It has no outstanding
features, except one: it holds my family home and I go there every night
and have done for several years. I see every place and street and thing
in my mind's eye, as if I stood before it, actual and always. Every
brick of the house I grew up in and hated so much that I fled it repeatedly,
only to return to its shadow.
The corner of the street where I turned my bike to zoom down the hill,
where the house with the sad eyes stood, is as vivid now as if I were
astride my first two-wheeler. In town is the cathedral, my favourite
place, albeit small and insignificant in comparison to the great edifices
found elsewhere in England. It still stands without any input from me;
it doesn't notice my absence; if only the feeling were mutual. But,
I can be there in the blink of an eye. I can walk across to it, as if
attending again. I can sit in one of the pews that used to populate
it, and hear the choir pealing its way through Evensong.

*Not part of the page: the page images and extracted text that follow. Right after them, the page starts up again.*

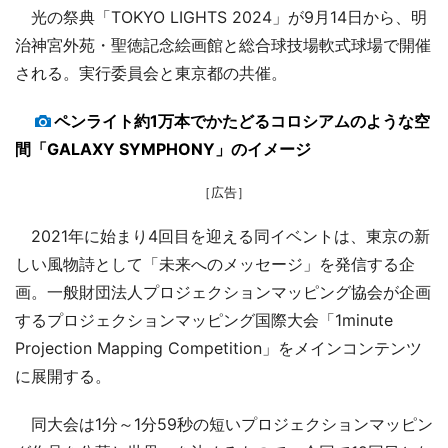
光の祭典「TOKYO LIGHTS 2024」が9月14日から、明
治神宮外苑・聖徳記念絵画館と総合球技場軟式球場で開催
される。実行委員会と東京都の共催。
ペンライト約1万本でかたどるコロシアムのような空
間「GALAXY SYMPHONY」のイメージ
［広告］
2021年に始まり4回目を迎える同イベントは、東京の新
しい風物詩として「未来へのメッセージ」を発信する企
画。一般財団法人プロジェクションマッピング協会が企画
するプロジェクションマッピング国際大会「1minute
Projection Mapping Competition」をメインコンテンツ
に展開する。
同大会は1分～1分59秒の短いプロジェクションマッピン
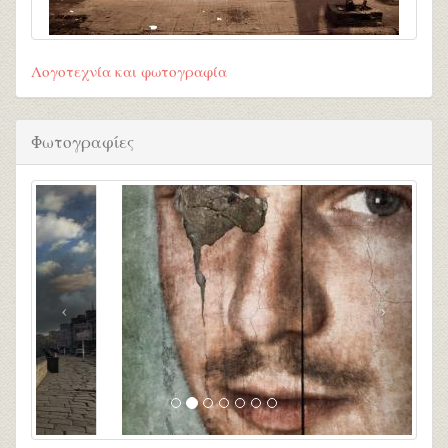
Λογοτεχνία και φωτογραφία
Φωτογραφίες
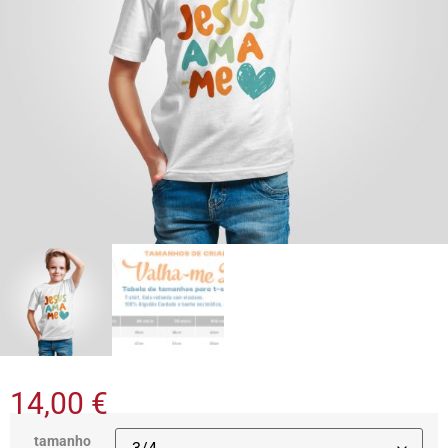
14,00
€
tamanho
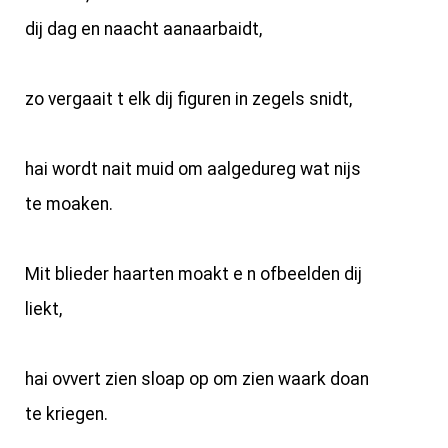
dij dag en naacht aanaarbaidt,
zo vergaait t elk dij figuren in zegels snidt,
hai wordt nait muid om aalgedureg wat nijs
te moaken.
Mit blieder haarten moakt e n ofbeelden dij
liekt,
hai ovvert zien sloap op om zien waark doan
te kriegen.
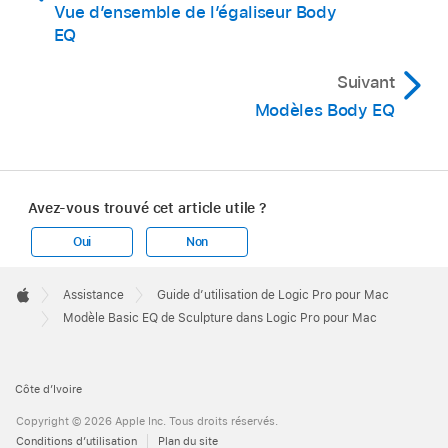
Vue d’ensemble de l’égaliseur Body
EQ
Suivant
Modèles Body EQ
Avez-vous trouvé cet article utile ?
Oui
Non
Apple
Footer

Assistance
Guide d’utilisation de Logic Pro pour Mac
Apple
Modèle Basic EQ de Sculpture dans Logic Pro pour Mac
Côte d’Ivoire
Copyright © 2026 Apple Inc. Tous droits réservés.
Conditions d’utilisation
Plan du site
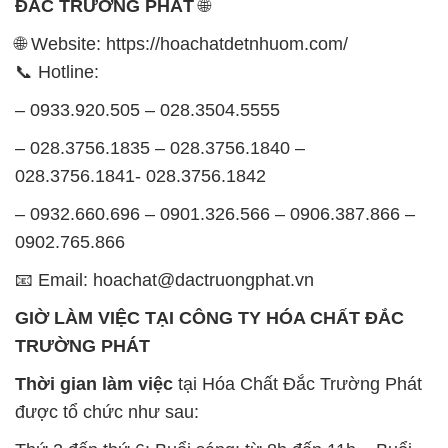
– 028.3756.1835 – 028.3756.1840 –
028.3756.1841- 028.3756.1842
– 0932.660.696 – 0901.326.566 – 0906.387.866 –
0902.765.866
📧 Email: hoachat@dactruongphat.vn
GIỜ LÀM VIỆC TẠI CÔNG TY HÓA CHẤT ĐẮC
TRƯỜNG PHÁT
Thời gian làm việc
tại Hóa Chất Đắc Trường Phát
được tổ chức như sau:
Thứ 2 đến thứ 6: Buổi sáng: từ 8h đến 11h – Buổi
chiều: từ 12h30 đến 17h
Thứ 7: Buổi sáng: từ 8h đến 11h – Buổi chiều: từ
12h30 đến 16h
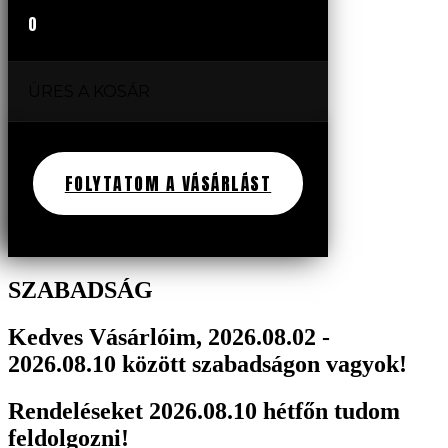
0
ÜRES A KOSÁR
FOLYTATOM A VÁSÁRLÁST
SZABADSÁG
Kedves Vásárlóim, 2026.08.02 -
2026.08.10 között szabadságon vagyok!
Rendeléseket 2026.08.10 hétfőn tudom
feldolgozni!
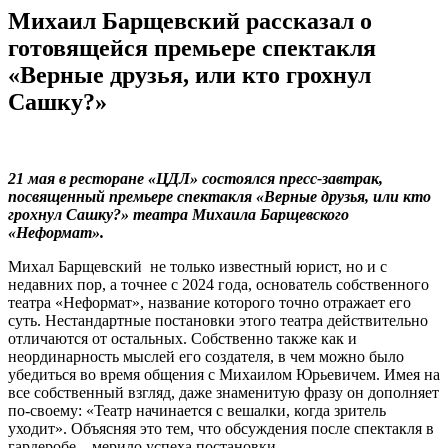
Михаил Барщевский рассказал о
готовящейся премьере спектакля
«Верные друзья, или кто грохнул
Сашку?»
21 мая в ресторане «ЦДЛ» состоялся пресс-завтрак,
посвященный премьере
спектакля «Верные друзья, или кто
грохнул Сашку?»
театра Михаила Барщевского
«Неформат».
Михал Барщевский не только известный юрист, но и с
недавних пор, а точнее с 2024 года, основатель собственного
театра «Неформат», название которого точно отражает его
суть. Нестандартные постановки этого театра действительно
отличаются от остальных. Собственно также как и
неординарность мыслей его создателя, в чем можно было
убедиться во время общения с Михаилом Юрьевичем. Имея на
все собственный взгляд, даже знаменитую фразу он дополняет
по-своему: «Театр начинается с вешалки, когда зритель
уходит». Объясняя это тем, что обсуждения после спектакля в
гардеробе – мерило успеха постановки.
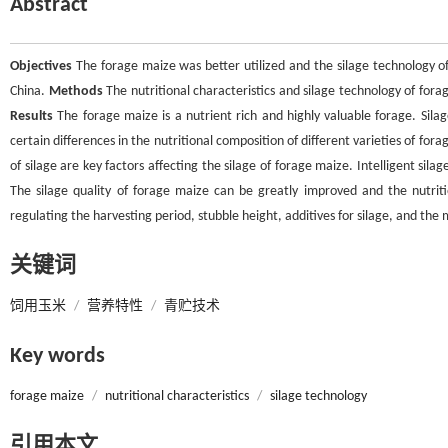
Abstract
Objectives
The forage maize was better utilized and the silage technology of
China.
Methods
The nutritional characteristics and silage technology of for
Results
The forage maize is a nutrient rich and highly valuable forage. Sila
certain differences in the nutritional composition of different varieties of for
of silage are key factors affecting the silage of forage maize. Intelligent sila
The silage quality of forage maize can be greatly improved and the nutrit
regulating the harvesting period, stubble height, additives for silage, and the 
关键词
饲用玉米
/
营养特性
/
青贮技术
Key words
forage maize
/
nutritional characteristics
/
silage technology
引用本文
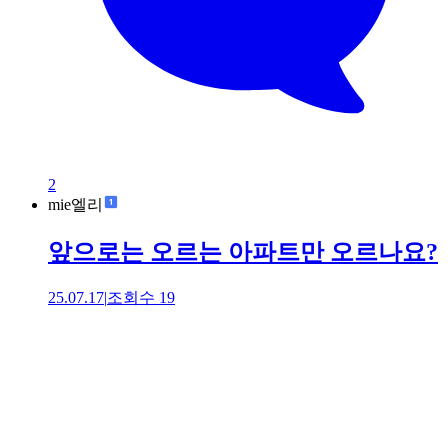
2
mie엘리
앞으로는 오르는 아파트만 오르나요?
25.07.17
|
조회수
19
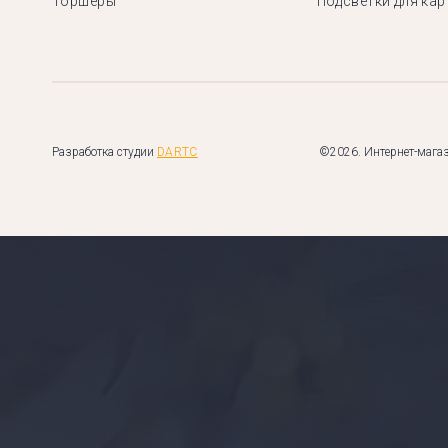
Торшеры
Подсветки для кар
Разработка студии
DARTC
©2026. Интернет-магаз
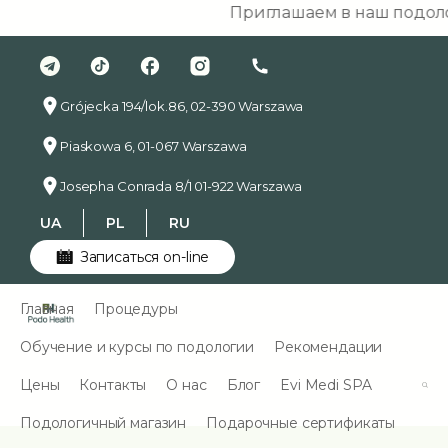
Приглашаем в наш подологич
Grójecka 194/lok.86, 02-390 Warszawa
Piaskowa 6, 01-067 Warszawa
Josepha Conrada 8/1 01-922 Warszawa
UA
PL
RU
Записаться on-line
Главная
Процедуры
Обучение и курсы по подологии
Рекомендации
Цены
Контакты
О нас
Блог
Evi Medi SPA
Подологичный магазин
Подарочные сертификаты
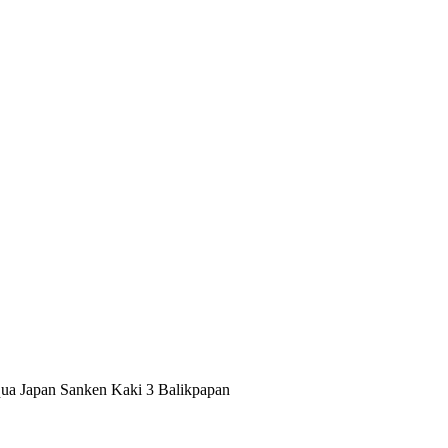
ua Japan Sanken Kaki 3 Balikpapan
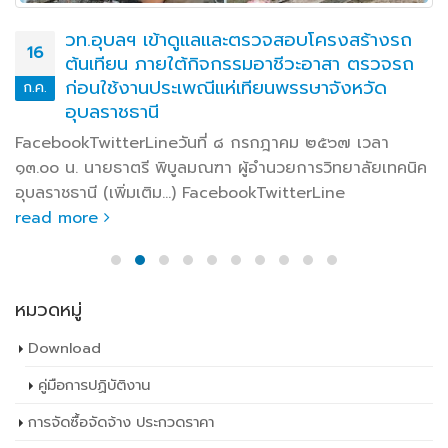
วท.อุบลฯ เข้าดูแลและตรวจสอบโครงสร้างรถ
16
ต้นเทียน ภายใต้กิจกรรมอาชีวะอาสา ตรวจรถ
ก่อนใช้งานประเพณีแห่เทียนพรรษาจังหวัด
ก.ค.
อุบลราชธานี
FacebookTwitterLineวันที่ ๘ กรกฎาคม ๒๕๖๗ เวลา
๑๓.๐๐ น. นายธาตรี พิบูลมณฑา ผู้อำนวยการวิทยาลัยเทคนิค
อุบลราชธานี (เพิ่มเติม…) FacebookTwitterLine
read more
หมวดหมู่
Download
คู่มือการปฏิบัติงาน
การจัดซื้อจัดจ้าง ประกวดราคา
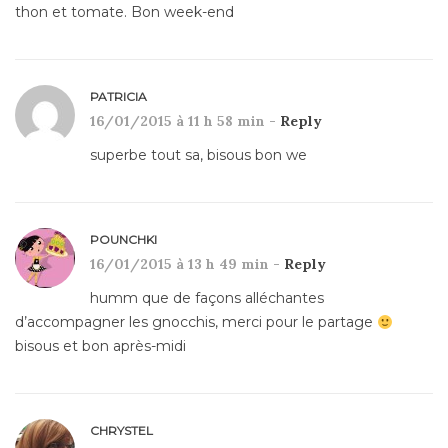
thon et tomate. Bon week-end
PATRICIA
16/01/2015 à 11 h 58 min -
Reply
superbe tout sa, bisous bon we
POUNCHKI
16/01/2015 à 13 h 49 min -
Reply
humm que de façons alléchantes
d’accompagner les gnocchis, merci pour le partage
bisous et bon après-midi
CHRYSTEL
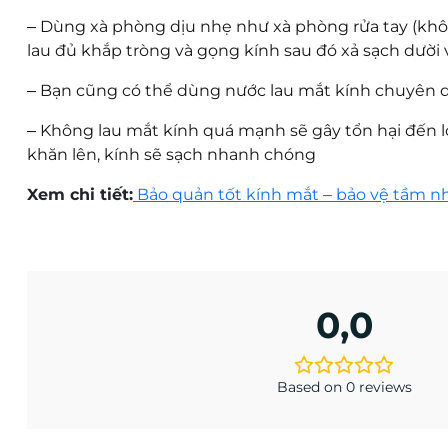
–
Dùng xà phòng dịu nhẹ như xà phòng rửa tay (khôn
lau đủ khắp tròng và gọng kính sau đó xả sạch dười 
–
Bạn cũng có thể dùng nước lau mắt kính chuyên dụ
–
Không lau mắt kính quá mạnh sẽ gây tổn hại đến lớ
khăn lên, kính sẽ sạch nhanh chóng
Xem chi tiết:
Bảo quản tốt kính mắt – bảo vệ tầm n
0,0
Based on 0 reviews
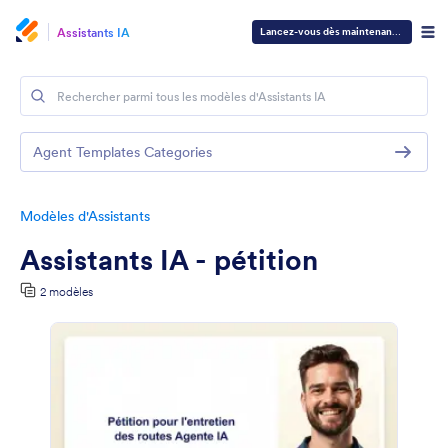
Assistants IA
Lancez-vous dès maintenant
—
C'est gra
Agent Templates Categories
Modèles d'Assistants
Assistants IA - pétition
2 modèles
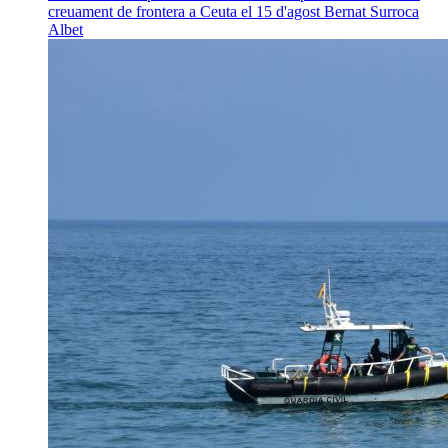
creuament de frontera a Ceuta el 15 d'agost
Bernat Surroca
Albet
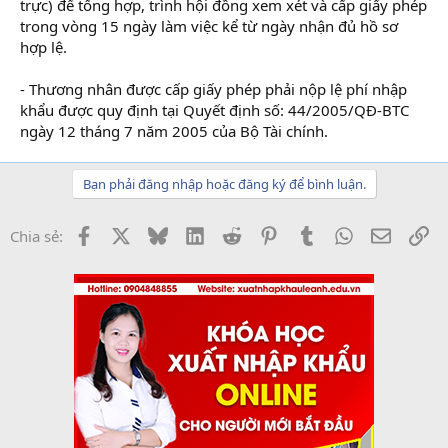
trực) để tổng hợp, trình hội đồng xem xét và cấp giấy phép
trong vòng 15 ngày làm việc kể từ ngày nhận đủ hồ sơ
hợp lệ.
- Thương nhân được cấp giấy phép phải nộp lệ phí nhập
khẩu được quy định tại Quyết định số: 44/2005/QĐ-BTC
ngày 12 tháng 7 năm 2005 của Bộ Tài chính.
Bạn phải đăng nhập hoặc đăng ký để bình luận.
Facebook
X
Bluesky
LinkedIn
Reddit
Pinterest
Tumblr
WhatsApp
Email
Li
Chia sẻ:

It is a sunlit Summer's evening as I watch John Jordan beat the choir
into a rendering of Tallis, Byrd or Stanford. Light streams in through
stained windows, warming the old wood, the whiteness and the cool air.
And in the corner still stands the C16th memorial to the local landed
gentry; boys on one side, girls on the other. Back outside, my father
still walks with his fast and determined gait, shopping bags in hand,
from County Hall towards the indoor market, ready to do battle with
any traders who might rip him off a potato or two. His hat is forever
wedged on his head and his gabardine always wrapped around. His shoes
are excellent quality, but patched - a skill he learned in the '30s
and '40s, when, he told me with reverse pride, he didn't even have the
price of a cup of tea. On he walks, an embarrassing character to a teenager,
for he was well-known around town for his eccentricities, apparent bonhomie
with the girls in Sainsbury's and his thrifty ways.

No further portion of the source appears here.